Ouvir Disintegration é se sentir conectado com a sua alma, até nos momentos em que nada faz sentido. O disco te leva para um espaço onde só existe você, rodeado pela voz apaixonante de Robert Smith, o baixo carregado de Simon Gallup e os sintetizadores que Paul Thompson usa. É nesse cenário que temos um registro super emocional, onde tudo é muito cheio, carregado e superlativo. A produção transforma o momento de ouvir música em algo tão íntimo, que alcançamos uma paz anestesiante.
Por ter tanto sentimento dentro de si, o disco quase nos faz não saber como reagir em alguns momentos. Entre eles, a maior faixa de abertura para álbuns, a aclamada Plainsong, que transmite tristeza e dor, mas ainda é calmaria e amor, com seus mais de dois minutos introdutórios explorando sons de sinos e da linha do baixo. Quando passamos a ouvir os vocais de Smith, temos a sensação de que um anjo fala conosco. Suas falas possuem eco e apesar de cantar de um jeito simples, sem muitos esforços, o vocalista passa para a obra toda a sua angústia, paixão e verdade, tornando tudo muito mais real – em um determinado momento você passa a se questionar, na verdade, o que é real.
Sendo Disintegration um disco sobre ter sentimentos em excesso, Lovesong surge como a faixa mais romântica, que Robert Smith escreveu como presente de casamento para sua esposa, Mary Poole, com quem é casado desde 1988, um ano antes do registro. “Não importa a distância/Eu sempre te amarei” diz o vocalista, fazendo promessas de compromissos para sua amada.
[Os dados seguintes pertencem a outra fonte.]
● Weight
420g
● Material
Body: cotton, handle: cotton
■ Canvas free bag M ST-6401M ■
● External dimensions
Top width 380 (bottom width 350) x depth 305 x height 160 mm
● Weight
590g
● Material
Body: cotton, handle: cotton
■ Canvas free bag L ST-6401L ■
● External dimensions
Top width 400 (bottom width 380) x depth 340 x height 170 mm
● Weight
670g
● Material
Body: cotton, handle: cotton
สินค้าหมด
Trazendo um comparativo das diversas facetas do álbum, o grupo britânico fez uma serenata profunda pela sua letra, mas com uma melodia alegre e que transmite esperança. Quando comparado com o cover que Adele gravou para a penúltima faixa de 21, a cantora londrina traz solidão e mistério na sua versão, tanto pelo arranjo musical quanto pela forma de cantar da artista.
Outro grande hit foi a assustadora Lullaby, que traz Smith sussurrando “E não há nada que eu possa fazer quando percebo com pavor/Que o Homem-Aranha vai fazer de mim o seu jantar desta noite”. O diretor Tim Pope foi o responsável pelos clipes de Disintegration que passaram na MTV, dando mais força e visibilidade a banda na época, ajudando a consolidar o visual gótico de Smith e tornando-o um dos vocalistas mais conhecidos de todos os tempos. Para o clipe do ano do British Awards 1990, Pope disse a NME que na faixa havia “humor, mas por baixo disso há todas as obsessões psicológicas e claustrofobia de Smiffy (apelido para Smith)”.
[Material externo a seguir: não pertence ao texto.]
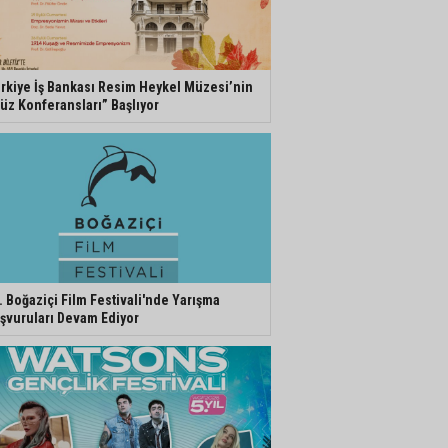
rkiye İş Bankası Resim Heykel Müzesi’nin
üz Konferansları” Başlıyor
. Boğaziçi Film Festivali'nde Yarışma
şvuruları Devam Ediyor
Em 2023, The Cure foi headliner do festival Primavera Sound e trouxe a turnê Shows of a Lost World para a América Latina. Com pelo menos três horas de duração por show, dos mais de 45 anos de banda cheio de hits, o grupo cantou metade de Disintegration no setlist paulistano, que além dos citados acima também contou com a title song e Fascination Street.
Não é à toa que a Pitchfork deu nota 10 para Disintegration, um álbum fascinante e cheio de sentimentos que abraça e conforta, mas que também pode doer e atiçar uma parte profunda que não queremos visitar. Robert Smith, com toda sua graciosidade e grandes sentimentos, transborda emoções para nós, que podemos ouvir sua obra mais desintegrada sendo a mais completa justamente por isso.